Haplogroup HG-A (n = 12) comprised haplotypes from western Europe and experienced a rapid expansion event, with a τ value of 1.82 (95% CI: 0.95–3.00). With an evolutionary rate of 0.11 substitutions/site/myr, the calculated start of the expansion was 8400 (95% CI: 4400–13800) years ago. By contrast, HG-F comprising haplotypes mainly from northwestern Europe had a τ value of 1.60 (95% CI 0.57–3.06), with an estimated expansion start time of 7600 (95% CI: 2700–14500) years ago. Conceivably, the rapid population growth of the European house mouse is linked to the early introduction of agriculture to Europe roughly 7000–8000 years ago (Shennan et al., 2013).
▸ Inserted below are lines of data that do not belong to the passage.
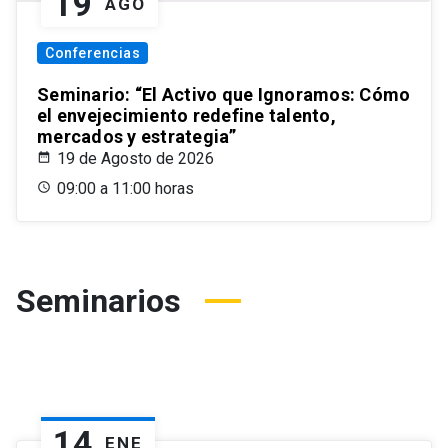
19
AGO
Conferencias
Seminario: “El Activo que Ignoramos: Cómo
el envejecimiento redefine talento,
mercados y estrategia”
19 de Agosto de 2026
09:00 a 11:00 horas
Seminarios
14
ENE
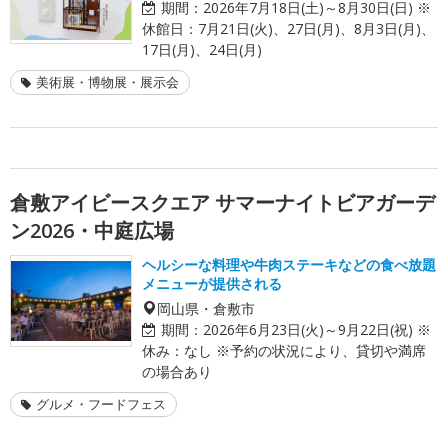
期間：
2026年7月18日(土)～8月30日(日) ※
休館日：7月21日(火)、27日(月)、8月3日(月)、
17日(月)、24日(月)
美術展・博物展・展示会
倉敷アイビースクエア サマーナイトビアガーデ
ン2026・中庭広場
ヘルシーな料理や牛肉ステーキなどの食べ放題
メニューが提供される
岡山県・倉敷市
期間：
2026年6月23日(火)～9月22日(祝) ※
休み：なし ※予約の状況により、貸切や満席
の場合あり
グルメ・フードフェス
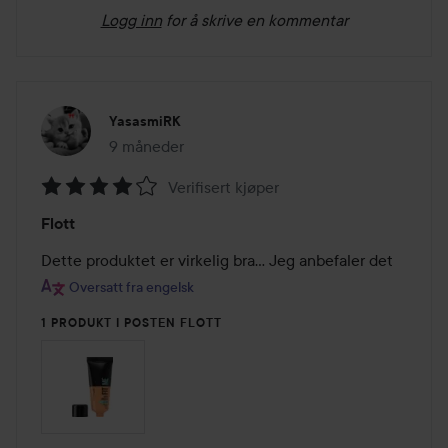
Logg inn
for å skrive en kommentar
YasasmiRK
9 måneder
Innlegget ble opprettet 9 måneder
Verifisert kjøper
Vurdering:
Flott
4
av
Dette produktet er virkelig bra... Jeg anbefaler det
5
Oversatt fra engelsk
1 PRODUKT I POSTEN FLOTT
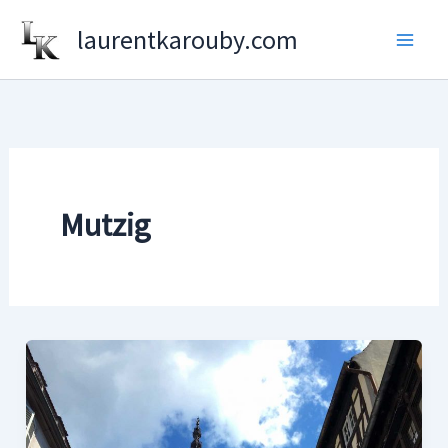
Aller
laurentkarouby.com
au
contenu
Mutzig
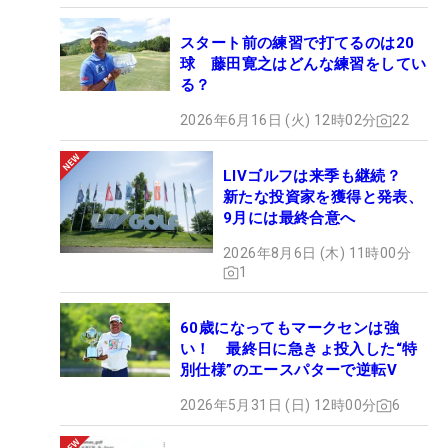
スタート前の練習で打てるのは20
球 藤田寛之はどんな練習をしてい
る？
2026年6月16日 (火) 12時02分
22
LIVゴルフは来季も継続？
新たな投資家を獲得と発表、
9月には最終合意へ
2026年8月6日 (木) 11時00分
1
60歳になってもマークセンは強
い！ 最終日に急きょ投入した“特
別仕様”のエースパターで逆転V
2026年5月31日 (日) 12時00分
6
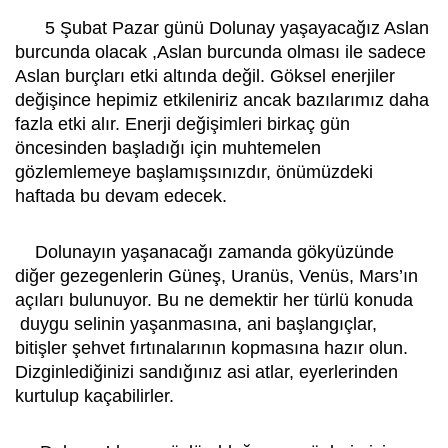
5 Şubat Pazar günü Dolunay yaşayacağız Aslan
burcunda olacak ,Aslan burcunda olması ile sadece
Aslan burçları etki altında değil. Göksel enerjiler
değişince hepimiz etkileniriz ancak bazılarımız daha
fazla etki alır. Enerji değişimleri birkaç gün
öncesinden başladığı için muhtemelen
gözlemlemeye başlamışsınızdır, önümüzdeki
haftada bu devam edecek.
Dolunayın yaşanacağı zamanda gökyüzünde
diğer gezegenlerin Güneş, Uranüs, Venüs, Mars’ın
açıları bulunuyor. Bu ne demektir her türlü konuda
duygu selinin yaşanmasına, ani başlangıçlar,
bitişler şehvet fırtınalarının kopmasına hazır olun.
Dizginlediğinizi sandığınız asi atlar, eyerlerinden
kurtulup kaçabilirler.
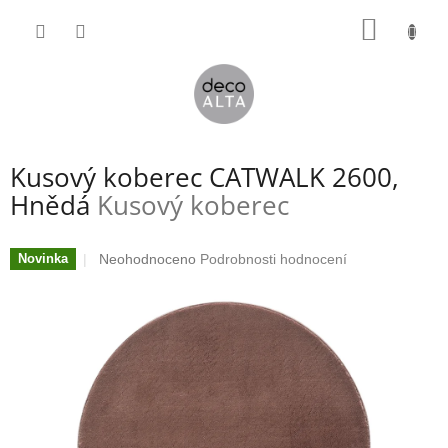
Přejít
NÁKUP
na
obsah
KOŠÍK
Kusový koberec CATWALK 2600,
Hnědá
Kusový koberec
Průměrné
Neohodnoceno
Podrobnosti hodnocení
Novinka
hodnocení
produktu
je
0,0
z
5
hvězdiček.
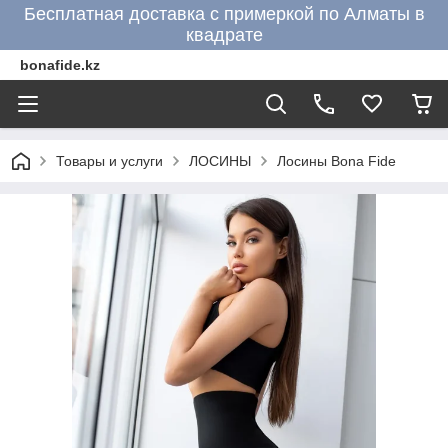
Бесплатная доставка с примеркой по Алматы в
квадрате
bonafide.kz
Товары и услуги
ЛОСИНЫ
Лосины Bona Fide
Application of the evolutionary rate to evolutionary events in the Holocene

Inference of the evolutionary history of the house mouse from whole mitochondrial genome sequences

We applied the time-dependent evolutionary rate to assess the natural history of the house mouse, addressing the factors shaping its long-distance dispersal with human agriculture in prehistoric times (Li et al., 2020b). We determined whole genome sequences of 98 M. musculus collected mainly from Asia, constructed a phylogenetic tree, and estimated time using BEAST software (Drummond and Rambaut, 2007). Figure 6 shows a schematic representation of the early prehistoric eastward movements of two M. musculus subspecies, M. m. musculus (MUS) and M. m. castaneus (CAS), as predicted from the whole mitochondrial genome sequences (Li et al., 2020b). The movement of MUS was achieved mainly by sublineage MUS-1 and involved five processes: (1) the initial spread of MUS-1 to northern Eurasia, including westernmost China; (2) movement to the eastern part of western China; (3) expansion to northern China; (4) introduction to the Korean peninsula; and (5) colonization of Japan by a descendant of the Korean haplotype group. The eastward movement of the CAS lineage was undertaken by sublineage CAS-1, resulting in coverage of northernmost China by 9000 years ago. The second CAS-1 dispersal event was movement either from the east coast of India to southern China or vice versa. The next step is simultaneous dispersal from southern China to several peripheral regions, including the eastern coast of India, Sri Lanka, and Bangladesh. The final step is dispersal from southern China to the Japanese archipelago, Far Eastern Russia, and Yunnan, China.

Figure 6

Schematic representation of the early prehistoric eastward movements of two subspecies of M. musculus, M. m. musculus (MUS) and M. m. castaneus (CAS), as predicted from the whole mitochondrial genome sequences (~16000 bp; Li et al., 2020b). The prehistoric introduction of MUS to East Asia is characterized as a stepwise eastward movement: (1) the initial spread to northern Eurasia, including westernmost China; (2) movement to the eastern part of western China; (3) expansion to northern China; (4) introduction to the Korean peninsula; and (5) colonization of Japan by a descendant of the Korean haplotype group. The initial eastward movement of CAS from its predicted homeland in the Middle East and India resulted in it covering northernmost China by 9000 years ago. The next step involves simultaneous dispersal from southern China to several peripheral regions, including the eastern coast of India, Sri Lanka, Bangladesh, and Indonesia. The final step is dispersal from southern China to the Japanese archipelago, Russian Far East, and Yunnan, China.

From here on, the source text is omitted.